[Document structure recognition data]
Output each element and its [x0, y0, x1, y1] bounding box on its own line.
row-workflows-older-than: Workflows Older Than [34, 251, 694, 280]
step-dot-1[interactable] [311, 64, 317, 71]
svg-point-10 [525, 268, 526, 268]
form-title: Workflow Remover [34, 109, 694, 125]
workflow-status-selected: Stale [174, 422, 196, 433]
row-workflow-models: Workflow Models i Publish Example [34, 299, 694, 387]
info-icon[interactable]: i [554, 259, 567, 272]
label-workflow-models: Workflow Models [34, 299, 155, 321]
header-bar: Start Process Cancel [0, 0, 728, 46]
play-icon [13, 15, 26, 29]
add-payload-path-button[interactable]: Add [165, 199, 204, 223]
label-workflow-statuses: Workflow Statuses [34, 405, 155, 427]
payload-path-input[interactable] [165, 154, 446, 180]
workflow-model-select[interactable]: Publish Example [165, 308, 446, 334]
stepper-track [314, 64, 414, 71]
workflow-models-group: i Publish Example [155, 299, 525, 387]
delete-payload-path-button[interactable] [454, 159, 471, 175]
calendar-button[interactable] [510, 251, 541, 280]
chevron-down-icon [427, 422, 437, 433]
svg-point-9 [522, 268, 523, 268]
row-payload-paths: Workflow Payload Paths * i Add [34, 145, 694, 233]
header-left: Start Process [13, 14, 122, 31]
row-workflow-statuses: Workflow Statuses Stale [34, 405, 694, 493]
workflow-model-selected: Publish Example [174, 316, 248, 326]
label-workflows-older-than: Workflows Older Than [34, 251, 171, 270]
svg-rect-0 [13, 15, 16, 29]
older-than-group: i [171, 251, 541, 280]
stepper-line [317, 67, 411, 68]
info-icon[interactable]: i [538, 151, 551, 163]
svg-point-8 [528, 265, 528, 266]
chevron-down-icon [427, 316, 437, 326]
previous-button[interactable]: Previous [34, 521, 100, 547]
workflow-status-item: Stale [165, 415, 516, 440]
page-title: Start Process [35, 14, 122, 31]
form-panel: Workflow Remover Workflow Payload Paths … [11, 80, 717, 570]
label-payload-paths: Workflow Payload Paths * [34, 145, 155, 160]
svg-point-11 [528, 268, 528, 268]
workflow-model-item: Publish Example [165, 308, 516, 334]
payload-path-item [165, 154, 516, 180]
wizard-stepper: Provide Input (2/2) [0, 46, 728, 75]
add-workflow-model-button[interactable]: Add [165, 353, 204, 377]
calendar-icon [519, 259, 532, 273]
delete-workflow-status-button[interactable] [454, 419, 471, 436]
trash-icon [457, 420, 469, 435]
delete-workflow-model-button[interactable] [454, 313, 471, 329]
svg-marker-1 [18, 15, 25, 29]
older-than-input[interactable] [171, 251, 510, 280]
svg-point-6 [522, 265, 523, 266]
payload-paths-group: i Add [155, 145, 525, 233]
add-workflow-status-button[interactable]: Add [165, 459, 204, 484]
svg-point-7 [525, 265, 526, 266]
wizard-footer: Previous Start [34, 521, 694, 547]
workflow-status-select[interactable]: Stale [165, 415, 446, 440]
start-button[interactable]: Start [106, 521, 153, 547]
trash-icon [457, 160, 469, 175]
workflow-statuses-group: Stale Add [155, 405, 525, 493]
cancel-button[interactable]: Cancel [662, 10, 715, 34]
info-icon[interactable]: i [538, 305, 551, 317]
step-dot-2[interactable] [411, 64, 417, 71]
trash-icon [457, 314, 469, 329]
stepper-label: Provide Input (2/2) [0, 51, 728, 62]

[Task description]
Set down every record above exactly as given.

[Solution to the problem]
Output each element and its [x0, y0, x1, y1] bounding box on its own line.
row-workflows-older-than: Workflows Older Than [34, 251, 694, 280]
step-dot-1[interactable] [311, 64, 317, 71]
svg-point-10 [525, 268, 526, 268]
form-title: Workflow Remover [34, 109, 694, 125]
workflow-status-selected: Stale [174, 422, 196, 433]
row-workflow-models: Workflow Models i Publish Example [34, 299, 694, 387]
info-icon[interactable]: i [554, 259, 567, 272]
label-workflow-models: Workflow Models [34, 299, 155, 321]
header-bar: Start Process Cancel [0, 0, 728, 46]
play-icon [13, 15, 26, 29]
add-payload-path-button[interactable]: Add [165, 199, 204, 223]
label-workflow-statuses: Workflow Statuses [34, 405, 155, 427]
payload-path-input[interactable] [165, 154, 446, 180]
workflow-model-select[interactable]: Publish Example [165, 308, 446, 334]
stepper-track [314, 64, 414, 71]
workflow-models-group: i Publish Example [155, 299, 525, 387]
delete-payload-path-button[interactable] [454, 159, 471, 175]
calendar-button[interactable] [510, 251, 541, 280]
chevron-down-icon [427, 422, 437, 433]
svg-point-9 [522, 268, 523, 268]
row-payload-paths: Workflow Payload Paths * i Add [34, 145, 694, 233]
header-left: Start Process [13, 14, 122, 31]
row-workflow-statuses: Workflow Statuses Stale [34, 405, 694, 493]
workflow-model-selected: Publish Example [174, 316, 248, 326]
label-workflows-older-than: Workflows Older Than [34, 251, 171, 270]
svg-rect-0 [13, 15, 16, 29]
older-than-group: i [171, 251, 541, 280]
stepper-line [317, 67, 411, 68]
info-icon[interactable]: i [538, 151, 551, 163]
svg-point-8 [528, 265, 528, 266]
chevron-down-icon [427, 316, 437, 326]
previous-button[interactable]: Previous [34, 521, 100, 547]
workflow-status-item: Stale [165, 415, 516, 440]
page-title: Start Process [35, 14, 122, 31]
form-panel: Workflow Remover Workflow Payload Paths … [11, 80, 717, 570]
label-payload-paths: Workflow Payload Paths * [34, 145, 155, 160]
svg-point-11 [528, 268, 528, 268]
workflow-model-item: Publish Example [165, 308, 516, 334]
payload-path-item [165, 154, 516, 180]
wizard-stepper: Provide Input (2/2) [0, 46, 728, 75]
add-workflow-model-button[interactable]: Add [165, 353, 204, 377]
calendar-icon [519, 259, 532, 273]
delete-workflow-status-button[interactable] [454, 419, 471, 436]
trash-icon [457, 420, 469, 435]
delete-workflow-model-button[interactable] [454, 313, 471, 329]
svg-marker-1 [18, 15, 25, 29]
older-than-input[interactable] [171, 251, 510, 280]
svg-point-6 [522, 265, 523, 266]
payload-paths-group: i Add [155, 145, 525, 233]
add-workflow-status-button[interactable]: Add [165, 459, 204, 484]
svg-point-7 [525, 265, 526, 266]
wizard-footer: Previous Start [34, 521, 694, 547]
workflow-status-select[interactable]: Stale [165, 415, 446, 440]
start-button[interactable]: Start [106, 521, 153, 547]
trash-icon [457, 160, 469, 175]
workflow-statuses-group: Stale Add [155, 405, 525, 493]
cancel-button[interactable]: Cancel [662, 10, 715, 34]
info-icon[interactable]: i [538, 305, 551, 317]
step-dot-2[interactable] [411, 64, 417, 71]
trash-icon [457, 314, 469, 329]
stepper-label: Provide Input (2/2) [0, 51, 728, 62]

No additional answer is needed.